I was having a convo w/ a friend the other night & she was talking about her man's trouble w/ differentiating between what has happened in other people's lives & what can happen in his. This is a VERY common issue w/ today's young man. I've seen it for myself, I've heard it from male friends, & I've heard stories about the very same thing. It troubles me because this inability or unwillingness to apply a case-by-case basis of evaluation to your circumstances affects not only you and your well-being, but also that of those around you (friends, family, significant others, etc.)
Let me give another disclaimer before I get too deep. I am not suggesting that the men who do this do it all the time, unfortunately it's often only applied to social situations. Also, I am not suggesting that only men do this. Many women do too, but it's not usually the men who get hurt as a consequence of a woman over-generalizing. Ok, back to it.
Example time: let's say there's a couple who have been in a relationship for a long time. Things are getting serious. They've started talking about marriage, heavily. Suddenly, he gets distant. Not due to commitment phobia, but to an over-generalization. All he sees around him are dysfunctional marriages that may suffer from infidelity, bickering, jealousy, loss of "the spark", or any number of other factors. This might make anyone a little skittish. As such, the man in the relationship gets distant, nonchalant, less talkative, not himself. Of course, he doesn't initially share this apprehension with his lady, but something I've noticed with today's young man is that this is pretty much paralyzing for them. They think that because this is what they've seen woth others, their friends, their family, or whomever, that this is what their marriage will be like.
We've always heard that men are the simpler sex, & I think, to some degree, that's true. In this case, that idea applies in that the man in this relationship has over-simplified circumstances in his life. He has made his life a bit too black and white. Life is grey, ladies & gents. You can't apply the same idea to a different situation if the people, circumstances, time, & thought processes are all different!
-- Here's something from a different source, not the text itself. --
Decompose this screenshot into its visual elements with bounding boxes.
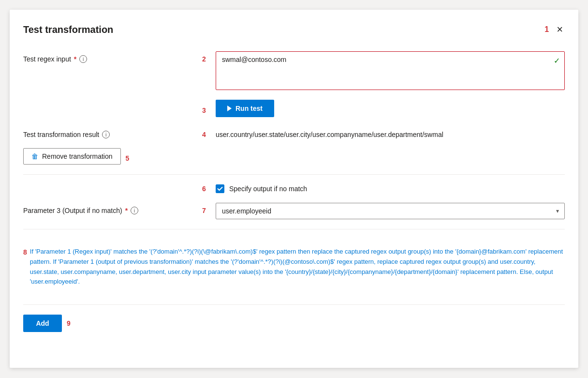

I get the fear. It's valid, but you're selling yourself & your significant other INCREDIBLY short. If you want things to be different, do everything in your power to make it so. Don't let someone else's circumstances dictate your own.
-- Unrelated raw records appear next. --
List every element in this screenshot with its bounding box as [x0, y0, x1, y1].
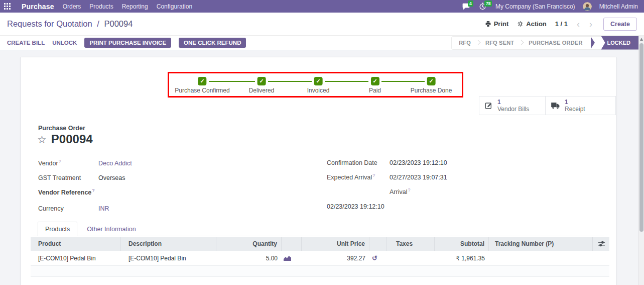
vertical-scrollbar[interactable] [638, 36, 644, 285]
gst-treatment-value[interactable]: Overseas [98, 174, 125, 181]
user-menu[interactable]: Mitchell Admin [599, 3, 638, 10]
form-sheet: ✓ Purchase Confirmed ✓ Delivered ✓ Invoi… [21, 57, 616, 285]
tracker-step-label: Paid [369, 87, 381, 94]
field-currency: Currency INR [38, 201, 309, 216]
order-lines-table: Product Description Quantity Unit Price … [31, 237, 609, 277]
create-button[interactable]: Create [603, 18, 637, 31]
header-quantity-icon-col [282, 237, 302, 251]
field-vendor: Vendor? Deco Addict [38, 156, 309, 170]
receipt-stat-button[interactable]: 1 Receipt [545, 96, 616, 115]
pager-next-icon[interactable]: › [589, 20, 593, 29]
breadcrumb: Requests for Quotation / P00094 [7, 19, 133, 29]
header-description[interactable]: Description [121, 237, 216, 251]
document-type-label: Purchase Order [38, 125, 85, 132]
tracker-line [325, 81, 368, 82]
status-purchase-order[interactable]: PURCHASE ORDER [529, 40, 582, 46]
action-button[interactable]: Action [517, 20, 546, 28]
print-label: Print [494, 20, 509, 28]
vendor-bills-label: Vendor Bills [497, 106, 529, 113]
control-panel-actions: Print Action 1 / 1 ‹ › Create [485, 18, 637, 31]
chevron-right-icon [476, 40, 481, 45]
favorite-star-icon[interactable]: ☆ [37, 134, 47, 145]
tracker-step-delivered[interactable]: ✓ Delivered [249, 73, 275, 94]
status-rfq[interactable]: RFQ [459, 40, 471, 46]
table-row: [E-COM10] Pedal Bin [E-COM10] Pedal Bin … [31, 251, 609, 266]
breadcrumb-current: P00094 [104, 19, 133, 28]
cell-product[interactable]: [E-COM10] Pedal Bin [31, 255, 121, 262]
tracker-step-purchase-done[interactable]: ✓ Purchase Done [411, 73, 452, 94]
unlock-button[interactable]: UNLOCK [52, 40, 77, 46]
tracker-step-label: Invoiced [307, 87, 330, 94]
print-button[interactable]: Print [485, 20, 509, 28]
scrollbar-thumb[interactable] [639, 43, 643, 232]
header-product[interactable]: Product [31, 237, 121, 251]
header-subtotal[interactable]: Subtotal [435, 237, 489, 251]
print-purchase-invoice-button[interactable]: PRINT PURCHASE INVOICE [84, 38, 171, 48]
menu-orders[interactable]: Orders [63, 3, 81, 10]
activities-button[interactable]: 78 [479, 2, 488, 11]
extra-datetime-value[interactable]: 02/23/2023 19:12:10 [327, 203, 384, 210]
field-group-left: Vendor? Deco Addict GST Treatment Overse… [38, 156, 309, 216]
status-rfq-sent[interactable]: RFQ SENT [485, 40, 514, 46]
check-icon: ✓ [198, 77, 206, 85]
cell-subtotal: ₹ 1,961.35 [435, 255, 489, 262]
title-row: ☆ P00094 [37, 132, 93, 146]
check-icon: ✓ [314, 77, 322, 85]
menu-products[interactable]: Products [89, 3, 113, 10]
header-quantity[interactable]: Quantity [216, 237, 282, 251]
help-marker: ? [59, 159, 61, 164]
menu-reporting[interactable]: Reporting [122, 3, 148, 10]
currency-value[interactable]: INR [98, 205, 109, 212]
app-name[interactable]: Purchase [22, 3, 54, 11]
pager-previous-icon[interactable]: ‹ [576, 20, 580, 29]
field-gst-treatment: GST Treatment Overseas [38, 170, 309, 185]
cell-quantity[interactable]: 5.00 [216, 255, 282, 262]
field-vendor-reference: Vendor Reference? [38, 185, 309, 200]
statusbar: RFQ RFQ SENT PURCHASE ORDER LOCKED [451, 36, 638, 50]
header-tracking-number[interactable]: Tracking Number (P) [489, 237, 593, 251]
action-label: Action [526, 20, 546, 28]
currency-label: Currency [38, 205, 98, 212]
help-marker: ? [372, 173, 375, 178]
avatar[interactable] [583, 2, 592, 11]
status-arrow-icon [591, 37, 595, 49]
record-buttons: CREATE BILL UNLOCK PRINT PURCHASE INVOIC… [7, 38, 246, 48]
header-unit-price[interactable]: Unit Price [302, 237, 369, 251]
field-confirmation-date: Confirmation Date 02/23/2023 19:12:10 [327, 155, 600, 170]
tracker-step-paid[interactable]: ✓ Paid [369, 73, 381, 94]
field-arrival: Arrival? [327, 184, 600, 199]
tracker-step-label: Purchase Done [411, 87, 452, 94]
tracker-step-invoiced[interactable]: ✓ Invoiced [307, 73, 330, 94]
company-switcher[interactable]: My Company (San Francisco) [495, 3, 575, 10]
tracker-step-label: Purchase Confirmed [175, 87, 229, 94]
gst-treatment-label: GST Treatment [38, 174, 98, 181]
stat-button-box: 1 Vendor Bills 1 Receipt [479, 96, 616, 115]
receipt-label: Receipt [565, 106, 585, 113]
tracker-step-purchase-confirmed[interactable]: ✓ Purchase Confirmed [175, 73, 229, 94]
cell-description[interactable]: [E-COM10] Pedal Bin [121, 255, 216, 262]
cell-unit-price[interactable]: 392.27 [302, 255, 369, 262]
vendor-bills-stat-button[interactable]: 1 Vendor Bills [479, 96, 546, 115]
tab-products[interactable]: Products [38, 222, 77, 236]
create-bill-button[interactable]: CREATE BILL [7, 40, 45, 46]
vendor-value[interactable]: Deco Addict [98, 160, 132, 167]
optional-columns-button[interactable] [593, 237, 609, 251]
apps-grid-icon[interactable] [4, 2, 13, 11]
field-expected-arrival: Expected Arrival? 02/27/2023 19:07:31 [327, 170, 600, 184]
header-taxes[interactable]: Taxes [387, 237, 435, 251]
vendor-bills-count: 1 [497, 99, 529, 106]
confirmation-date-value[interactable]: 02/23/2023 19:12:10 [390, 159, 447, 166]
arrival-label: Arrival? [390, 187, 410, 196]
breadcrumb-separator: / [97, 19, 99, 28]
scrollbar-up-arrow-icon[interactable] [640, 38, 643, 41]
messages-button[interactable]: 4 [462, 2, 471, 11]
price-history-icon[interactable]: ↺ [369, 254, 387, 262]
header-price-icon-col [369, 237, 387, 251]
one-click-refund-button[interactable]: ONE CLICK REFUND [179, 38, 246, 48]
tab-other-information[interactable]: Other Information [80, 222, 143, 236]
status-locked-active[interactable]: LOCKED [601, 36, 638, 50]
forecast-chart-icon[interactable] [282, 255, 302, 261]
menu-configuration[interactable]: Configuration [157, 3, 192, 10]
breadcrumb-parent[interactable]: Requests for Quotation [7, 19, 92, 28]
expected-arrival-value[interactable]: 02/27/2023 19:07:31 [390, 174, 447, 181]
Young man of today, focus on your own relationship. If there's something you want with your significant other, do it. Go after it. Don't let what your buddies do or say phase you or make you timid. From what I've seen, this affects you guys not only in your relationship, but it also starts to trickle down into other aspects of your life. Pretty soon, you'll find yourself biologically intertwined with your sofa & it takes a natural disaster to unstick your ass from the couch for reasons you don't understand (that paralysis thing I was talking about) OR you go out & act a damn fool out galavanting & doing things you know you have no business doing, as an act of rebellion (also a form of paralysis, emotional, that is). Don't do this to yourself, gentlemen, but more importantly, do that to your lady.